The National Broadcasting Council Refuses to Make Public Legal Opinions on License Renewal for TVN24

Presserwis | January 26,2023

The National Broadcasting Council refused to provide Presserwis with expert opinions commissioned in connection with TVN24’s license renewal procedure. Previously, the regulator declared that it would make such opinions available in full “in due time.” In the meantime, the composition of the National Broadcasting Council has changed.

Lawyer Krzysztof Izdebski, an expert of the Batory Foundation and Open Spending EU Coalition, cites the latest case law of the Supreme Administrative Court (of 6 December 2022), which states, among others, that opinions prepared for the purposes of proceedings ended with the issue of an official position of the body constitute public information.

It took 19 months for the National Broadcasting Council to renew TVN 24’s license. TVN submitted the relevant application in February 2020, while the National Broadcasting Council decided in September 2021, four days before the broadcasting right expired.

“The National Broadcasting Council ordered three independent opinions, which are being analyzed at the meetings of the National Broadcasting Council and are the basis for further work (…). The expert opinions are part of the documentation in the ongoing proceedings.
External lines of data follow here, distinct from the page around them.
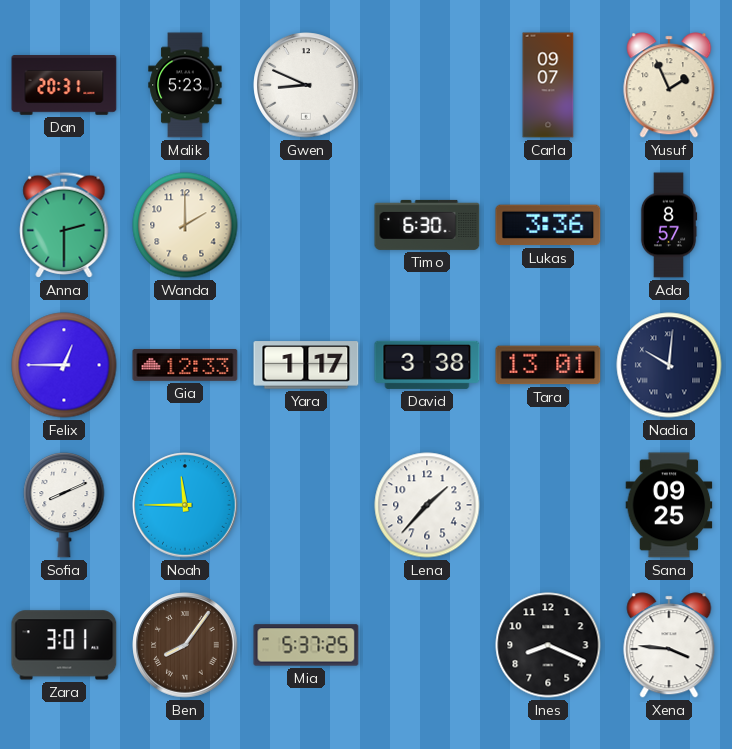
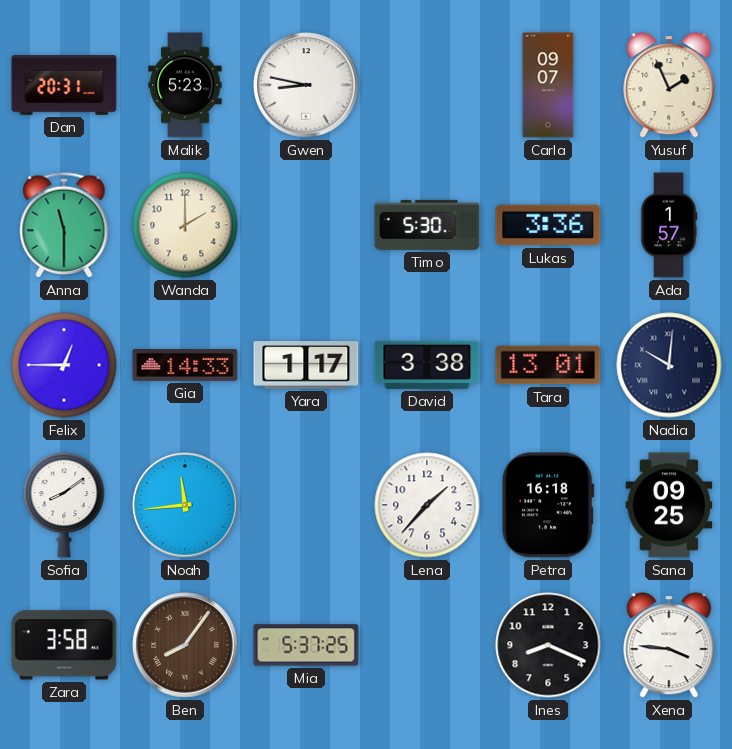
Gwen: 8:49 -> 8:47
Anna: 2:30 -> 11:30
Timo: 6:30 -> 5:30
Ada: 8:57 -> 1:57
Gia: 12:33 -> 14:33
Sofia: 8:11 -> 8:09
Noah: 11:45 -> 11:44
Petra: none -> 16:18
Zara: 3:01 -> 3:58
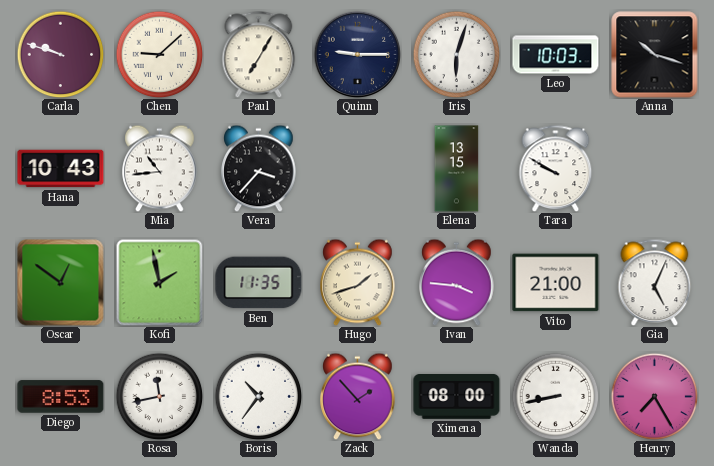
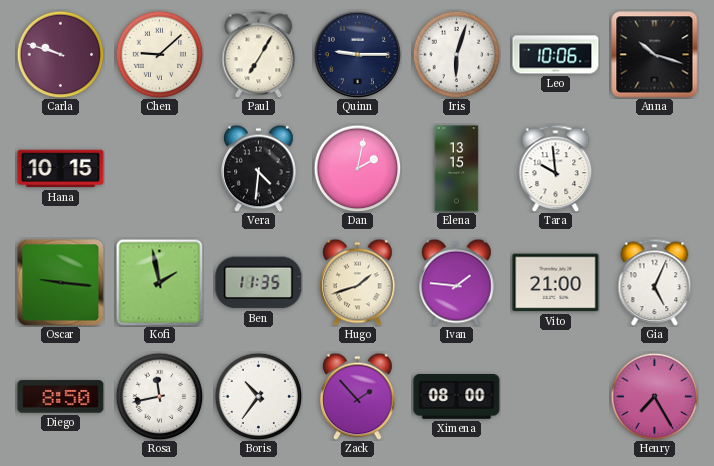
Leo: 10:03 -> 10:06
Hana: 10:43 -> 10:15
Mia: 10:44 -> none
Vera: 3:37 -> 4:31
Dan: none -> 2:02
Tara: 9:50 -> 9:59
Oscar: 12:51 -> 9:16
Ivan: 3:46 -> 1:46
Diego: 8:53 -> 8:50
Wanda: 8:43 -> none
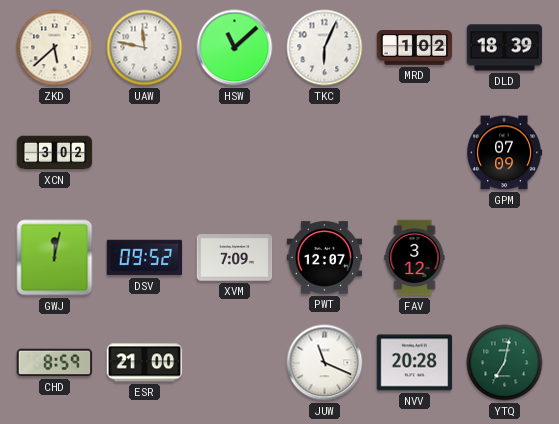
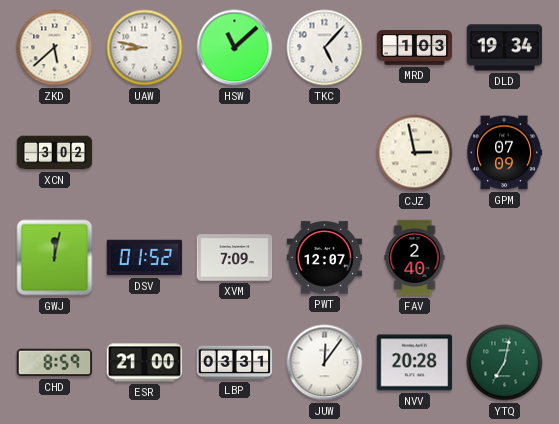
UAW: 11:47 -> 8:47
TKC: 6:04 -> 5:07
MRD: 1:02 -> 1:03
DLD: 18:39 -> 19:34
CJZ: none -> 2:58
DSV: 09:52 -> 01:52
FAV: 3:12 -> 2:40
LBP: none -> 03:31
JUW: 11:19 -> 12:06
We will make them available in full in due time,” Teresa Brykczyńska, the spokeswoman for the National Council, announced in mid-2021.

We exercised the procedure for access to public information to ask the National Broadcasting Council to share the expert opinions commissioned by the regulator.

For the first time, we asked the National Council for opinions at the end of May 2022. On 9 June 2022, the executive office director, Anna Szydłowska-Żurawska, acting by the authority of the then Chairman Witold Kołodziejski, told us that “at present, it is not possible to conduct a technical review of your application due to ongoing court proceedings.” The broadcaster lodged a complaint with the Voivodeship Administrative Court against the inaction of the Chairman of the National Broadcasting Council and the excessive duration of the procedure. In January 2023, the Supreme Administrative Court ruled that the Chairman of the National Council was inactive.

We asked the National Broadcasting Council for the second time to provide expert opinions in January 2023, following the decision by the Supreme Administrative Court.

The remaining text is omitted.